• Action item: What is needed is a faithful copy of all the entries, with no pictures in it.

Dataset entries

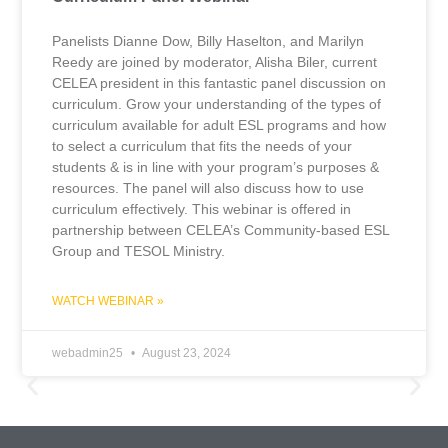
Panelists Dianne Dow, Billy Haselton, and Marilyn
Reedy are joined by moderator, Alisha Biler, current
CELEA president in this fantastic panel discussion on
curriculum. Grow your understanding of the types of
curriculum available for adult ESL programs and how
to select a curriculum that fits the needs of your
students & is in line with your program’s purposes &
resources. The panel will also discuss how to use
curriculum effectively. This webinar is offered in
partnership between CELEA’s Community-based ESL
Group and TESOL Ministry.
WATCH WEBINAR »
webadmin25
August 23, 2024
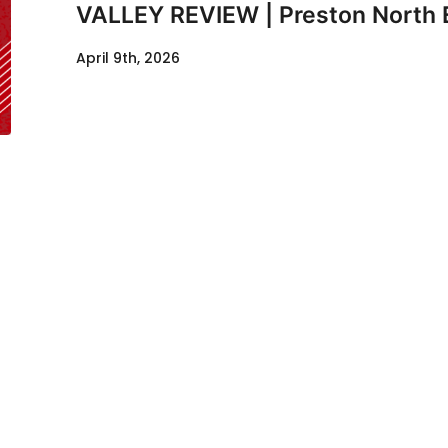
VALLEY REVIEW | Preston North 
April 9th, 2026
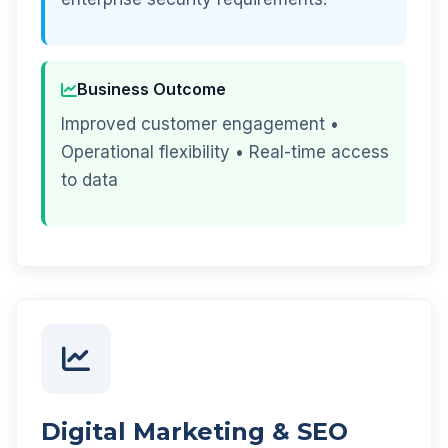
Business Outcome
Improved customer engagement •
Operational flexibility • Real-time access
to data
Digital Marketing & SEO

• Written solution:
Panelists Dianne Dow, Billy Haselton, and Marilyn
Reedy are joined by moderator, Alisha Biler, current
CELEA president in this fantastic panel discussion on
curriculum. Grow your understanding of the types of
curriculum available for adult ESL programs and how
to select a curriculum that fits the needs of your
students & is in line with your program’s purposes &
resources. The panel will also discuss how to use
curriculum effectively. This webinar is offered in
partnership between CELEA’s Community-based ESL
Group and TESOL Ministry.
WATCH WEBINAR »
webadmin25
August 23, 2024
VALLEY REVIEW | Preston North 
April 9th, 2026
Business Outcome
Improved customer engagement •
Operational flexibility • Real-time access
to data
Digital Marketing & SEO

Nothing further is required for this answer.